The work of Das and Chen (2007) provides the highest in-degree (12) in cluster 5 and a betweenness centrality of 1133. The authors developed a methodology for extracting small investor sentiment from stock message boards. The content analysis of cluster 5 shows: BD, customer, social, marketing, and ML are the most used words of the keywords of cluster 5. In general, cluster 5 deals with articles about user-generated content and text mining systems that are used to gain additional information from the data. The analysis of user- or customer- generated data via reviews and the fast reaction of the enterprises play a vital role in this research stream. We identified several articles in all marketing clusters that focus on that topic and on response modelling (Kim et al. 2008). Furthermore, new technologies and opportunities like VR and AR enable new dimensions of online product presentation (Yim et al. 2017).
In summary, marketing activities are highly influenced by DT which opens up new possibilities of understanding customer behavior and placement of individually adapted advertising which is possible due to a huge amount of data created by the user or automatically generated data. A further need for research in the field of VR and AR for marketing purposes is identified. These technologies should be developed and enhanced to create a more sensual atmosphere.
Innovation
The clusters of this stream deal with business model innovation (cluster 18), adoption and diffusion of innovations (cluster 2), impact on the process of innovation and organizational learning (cluster 12) as well as strategic aspects of innovation in terms of, for example, search orientation and capabilities (cluster 20).

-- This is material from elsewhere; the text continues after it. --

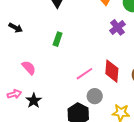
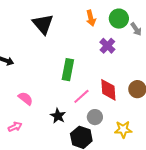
green rectangle: (58, 39) -> (68, 70), moved, size x1.5
black star: (34, 101) -> (58, 116), moved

Cluster 18 is closely related to the manufacturing clusters for it deals with the industrial internet of things (IIoT). However, rather than investigating primarily manufacturing aspects of IIoT, studies in this cluster investigate the relationship between business model innovation and DT in general as well as IIoT in particular. The article with the highest in-degree (4) and 50 citations examines the effects of business model innovations triggered by the DT on accounting (Bhimani and Willcocks 2014). Other articles deal more strictly with the implications of IIoT for business models (Arnold et al. 2016) and how the new business models of the digital era can be identified and developed (Pisano et al. 2015; Najmaei 2016). Of particular interest is the emergence of these new business models in the context of the DT through entrepreneurship (Guo et al. 2017), as well as their more sustainable nature (Gerlitz 2016; Prause and Atari 2017).

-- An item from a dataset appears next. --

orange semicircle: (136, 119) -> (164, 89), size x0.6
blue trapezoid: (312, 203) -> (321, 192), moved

While the technological focus of cluster 18 was on IIoT, cloud computing (CC) is the subject of cluster 2. In fact, the study of this cluster with the highest in-degree (7) and over 290 citations investigate determinants of its adoption. Oliveira et al. (2014) find significant differences in the determining factors between manufacturing and service firms. While adoption in manufacturing is driven by the relative advantages and cost savings of CC, service firms are more reluctant to adopt it due to the complexity of CC and require more top management support. In terms of theoretical frameworks, the technology adoption model (TAM) is the most applied in this cluster (Gangwar 2016). One of the earlier studies integrates the TAM with marketing theory in order to explain firm adoption behavior regarding radical innovations like CC (Bohling et al. 2013). However, some studies also investigate combinations of theories (e.g., TAM and media richness) and technologies (e.g., CC and augmented reality) (Lin and Chen 2015).
Cluster 12 covers managerial challenges of the DT. For example Khanagha et al. (2013) study the impact of management innovation on the adoption of emerging technologies. They show, based on an in-depth case study, that management innovations can provide the required changes in organizational structures that enable the adoption of emerging core technologies. Most importantly, it is argued organizational routines that prevent early stage experimentation with the new technology need to be overturned as they can hinder knowledge accumulation. Other studies investigate the role of established management concepts like absorptive capacity (Lam et al. 2017; Trantopoulos et al. 2017) and ambidexterity (Khanagha et al. 2014). The managerial challenges during the innovation process most investigated by studies in this cluster are the changing opportunities and difficulties related to managing the customer and customer communities, in particular, managing customer co-creation and ideation (Hoornaert et al. 2017; Khanagha et al. 2017).
Cluster 20 covers also managerial challenges of the DT, but with a distinct focus on BD. The issues investigated regarding the relationship between management and BD range from human resources (Shah et al. 2017) over new product success (Xu et al. 2016) to firm performance and strategy (Akter et al. 2016; Mazzei and Noble 2017). The article with the highest in-degree (11) received 130 citations on Google Scholar at the time of analysis and uses the resource-based view of the firm to explain the outcome of BD usage for consumer analytics (Erevelles et al. 2016).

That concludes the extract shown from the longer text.